Page images and extracted text
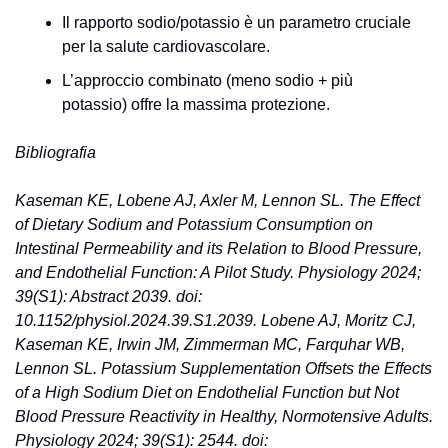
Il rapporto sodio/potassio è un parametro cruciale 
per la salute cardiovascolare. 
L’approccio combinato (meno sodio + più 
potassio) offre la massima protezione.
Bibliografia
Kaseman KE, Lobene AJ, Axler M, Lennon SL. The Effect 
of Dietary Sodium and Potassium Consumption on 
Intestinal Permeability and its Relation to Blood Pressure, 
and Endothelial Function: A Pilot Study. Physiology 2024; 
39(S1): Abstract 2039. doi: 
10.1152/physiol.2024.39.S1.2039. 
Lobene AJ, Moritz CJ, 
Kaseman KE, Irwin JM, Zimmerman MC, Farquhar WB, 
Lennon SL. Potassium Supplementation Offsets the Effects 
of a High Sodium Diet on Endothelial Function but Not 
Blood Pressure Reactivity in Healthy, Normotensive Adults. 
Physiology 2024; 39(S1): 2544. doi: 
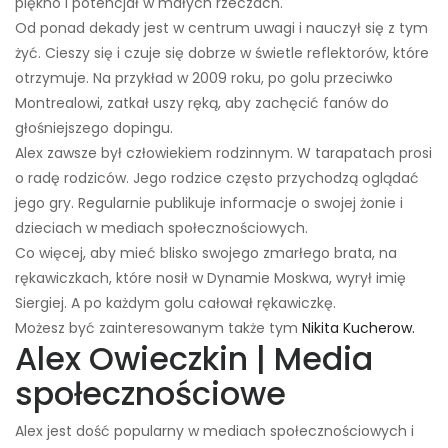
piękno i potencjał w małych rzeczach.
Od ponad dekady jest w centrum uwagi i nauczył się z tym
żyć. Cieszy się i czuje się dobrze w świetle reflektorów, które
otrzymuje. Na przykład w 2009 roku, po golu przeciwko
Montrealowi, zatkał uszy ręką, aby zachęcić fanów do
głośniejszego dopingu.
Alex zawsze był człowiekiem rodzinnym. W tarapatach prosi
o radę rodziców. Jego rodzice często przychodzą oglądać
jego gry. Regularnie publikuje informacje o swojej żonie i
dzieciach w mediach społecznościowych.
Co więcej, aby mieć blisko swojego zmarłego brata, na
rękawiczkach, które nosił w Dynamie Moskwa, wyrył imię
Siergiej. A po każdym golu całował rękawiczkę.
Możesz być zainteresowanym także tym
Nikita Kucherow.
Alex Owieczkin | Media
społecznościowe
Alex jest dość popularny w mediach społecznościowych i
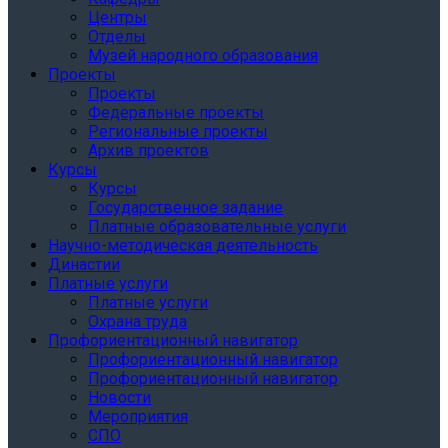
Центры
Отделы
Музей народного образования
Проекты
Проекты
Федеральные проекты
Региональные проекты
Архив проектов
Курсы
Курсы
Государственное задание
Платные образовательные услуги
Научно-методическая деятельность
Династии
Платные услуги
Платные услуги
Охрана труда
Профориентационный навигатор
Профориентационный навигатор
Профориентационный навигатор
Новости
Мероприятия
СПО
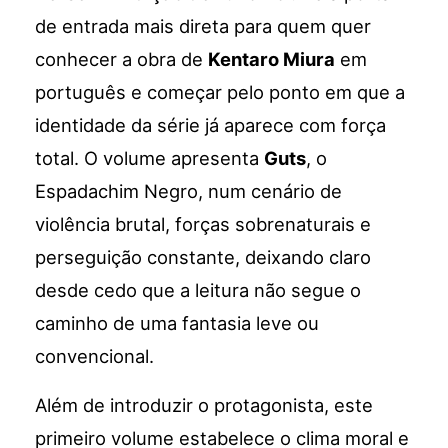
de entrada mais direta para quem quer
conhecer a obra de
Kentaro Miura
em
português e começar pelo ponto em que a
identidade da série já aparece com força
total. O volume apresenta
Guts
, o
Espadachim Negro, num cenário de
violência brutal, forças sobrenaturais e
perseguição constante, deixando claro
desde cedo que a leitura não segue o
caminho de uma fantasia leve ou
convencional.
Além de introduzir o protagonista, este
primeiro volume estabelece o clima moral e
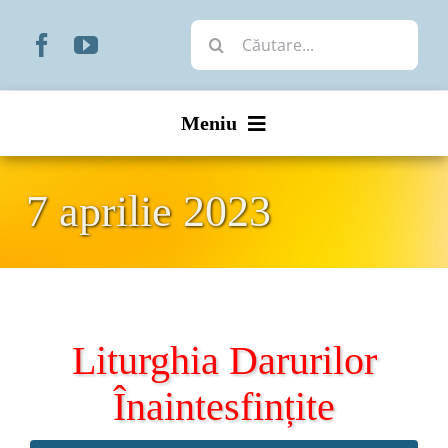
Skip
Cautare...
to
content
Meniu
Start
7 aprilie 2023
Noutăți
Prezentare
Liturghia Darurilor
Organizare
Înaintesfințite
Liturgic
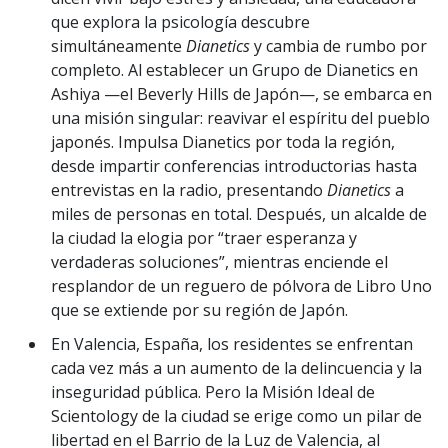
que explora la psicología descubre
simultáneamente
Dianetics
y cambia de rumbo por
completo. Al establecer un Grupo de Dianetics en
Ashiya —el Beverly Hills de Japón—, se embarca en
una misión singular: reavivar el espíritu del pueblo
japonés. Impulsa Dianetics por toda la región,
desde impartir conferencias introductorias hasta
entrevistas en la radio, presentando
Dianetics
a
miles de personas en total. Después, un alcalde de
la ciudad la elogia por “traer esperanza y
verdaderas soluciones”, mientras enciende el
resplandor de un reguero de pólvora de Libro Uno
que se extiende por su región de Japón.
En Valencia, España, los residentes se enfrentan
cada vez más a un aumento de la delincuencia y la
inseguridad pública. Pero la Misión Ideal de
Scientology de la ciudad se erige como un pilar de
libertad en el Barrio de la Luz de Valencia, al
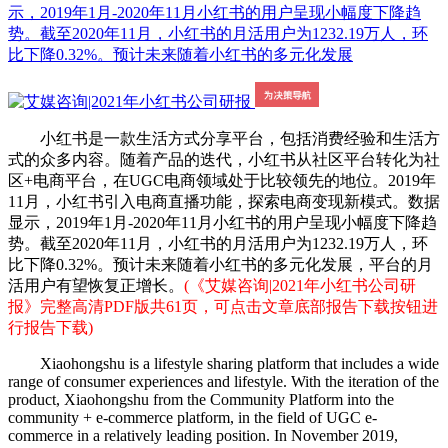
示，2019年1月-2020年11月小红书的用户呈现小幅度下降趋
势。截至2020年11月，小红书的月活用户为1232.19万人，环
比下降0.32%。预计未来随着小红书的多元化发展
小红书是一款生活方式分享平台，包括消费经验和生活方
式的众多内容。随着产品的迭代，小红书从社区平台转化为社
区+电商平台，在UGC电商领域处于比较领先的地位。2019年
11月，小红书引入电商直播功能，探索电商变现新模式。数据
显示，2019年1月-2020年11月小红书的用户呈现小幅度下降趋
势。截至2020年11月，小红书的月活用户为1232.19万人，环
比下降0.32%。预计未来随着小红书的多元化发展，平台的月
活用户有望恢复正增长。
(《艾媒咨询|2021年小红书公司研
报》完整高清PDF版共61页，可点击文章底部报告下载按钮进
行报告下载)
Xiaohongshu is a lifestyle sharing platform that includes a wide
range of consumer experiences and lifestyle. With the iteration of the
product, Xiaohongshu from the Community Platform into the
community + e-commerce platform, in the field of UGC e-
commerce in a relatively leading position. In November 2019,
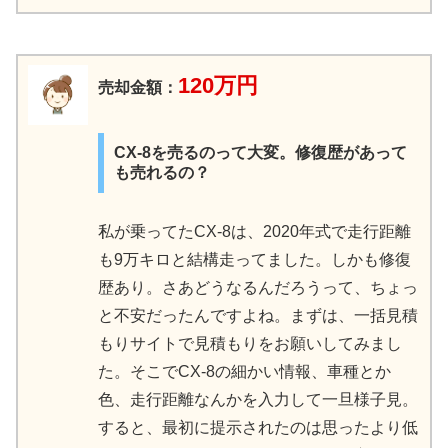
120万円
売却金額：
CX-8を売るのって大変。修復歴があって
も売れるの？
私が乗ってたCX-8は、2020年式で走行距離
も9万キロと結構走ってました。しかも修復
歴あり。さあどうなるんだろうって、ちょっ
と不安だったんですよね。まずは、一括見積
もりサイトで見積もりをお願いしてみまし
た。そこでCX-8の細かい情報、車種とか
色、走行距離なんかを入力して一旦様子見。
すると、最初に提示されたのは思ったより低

...

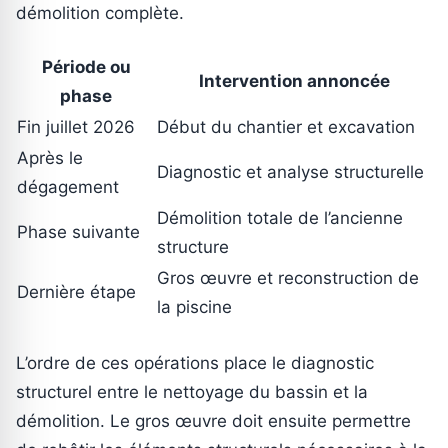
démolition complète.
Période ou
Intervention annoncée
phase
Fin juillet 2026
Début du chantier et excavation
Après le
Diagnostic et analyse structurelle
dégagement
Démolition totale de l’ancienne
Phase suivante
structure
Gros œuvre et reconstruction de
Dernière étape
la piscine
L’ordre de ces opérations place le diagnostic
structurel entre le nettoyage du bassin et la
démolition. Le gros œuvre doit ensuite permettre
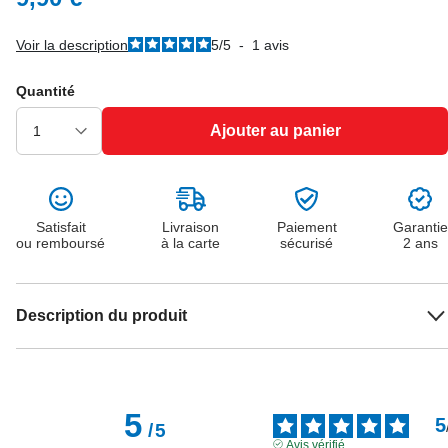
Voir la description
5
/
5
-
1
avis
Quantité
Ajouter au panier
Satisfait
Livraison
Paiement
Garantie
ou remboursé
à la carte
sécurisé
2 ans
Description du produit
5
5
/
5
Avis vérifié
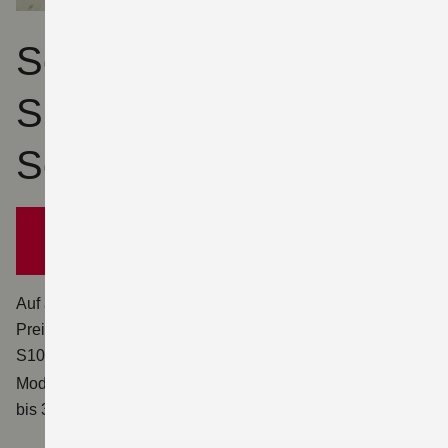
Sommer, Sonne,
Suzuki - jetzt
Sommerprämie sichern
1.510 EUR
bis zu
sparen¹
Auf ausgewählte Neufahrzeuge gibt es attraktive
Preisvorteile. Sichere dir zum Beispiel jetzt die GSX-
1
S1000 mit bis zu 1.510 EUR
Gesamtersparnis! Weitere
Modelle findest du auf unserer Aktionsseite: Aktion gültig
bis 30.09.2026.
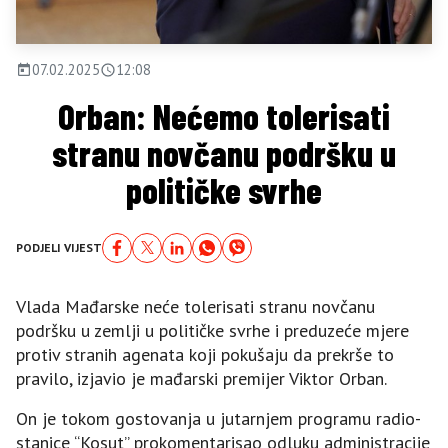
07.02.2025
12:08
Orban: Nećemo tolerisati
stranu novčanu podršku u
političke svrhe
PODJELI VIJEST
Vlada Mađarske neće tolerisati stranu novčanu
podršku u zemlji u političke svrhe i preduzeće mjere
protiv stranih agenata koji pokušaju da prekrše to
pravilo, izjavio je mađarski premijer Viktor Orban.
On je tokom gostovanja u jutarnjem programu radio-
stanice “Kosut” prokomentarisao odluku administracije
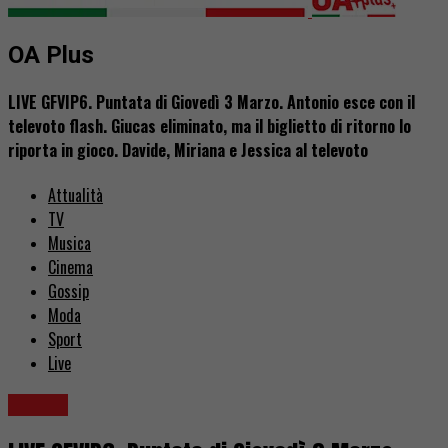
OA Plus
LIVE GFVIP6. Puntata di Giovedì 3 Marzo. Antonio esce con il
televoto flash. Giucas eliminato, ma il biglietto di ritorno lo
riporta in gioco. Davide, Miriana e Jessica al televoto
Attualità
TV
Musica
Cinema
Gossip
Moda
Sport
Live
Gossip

==

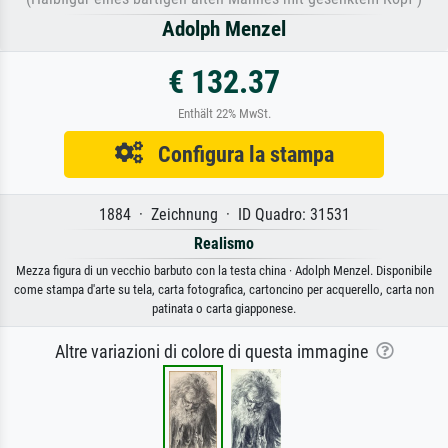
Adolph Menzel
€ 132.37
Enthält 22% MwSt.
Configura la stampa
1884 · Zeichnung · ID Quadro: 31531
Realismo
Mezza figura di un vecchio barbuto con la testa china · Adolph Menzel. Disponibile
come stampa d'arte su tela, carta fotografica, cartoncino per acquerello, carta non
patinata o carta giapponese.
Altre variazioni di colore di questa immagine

# [Required work]
For each line of the entries that contains the word "novčanu", make a copy.

# [Response]
stranu novčanu podršku u
Vlada Mađarske neće tolerisati stranu novčanu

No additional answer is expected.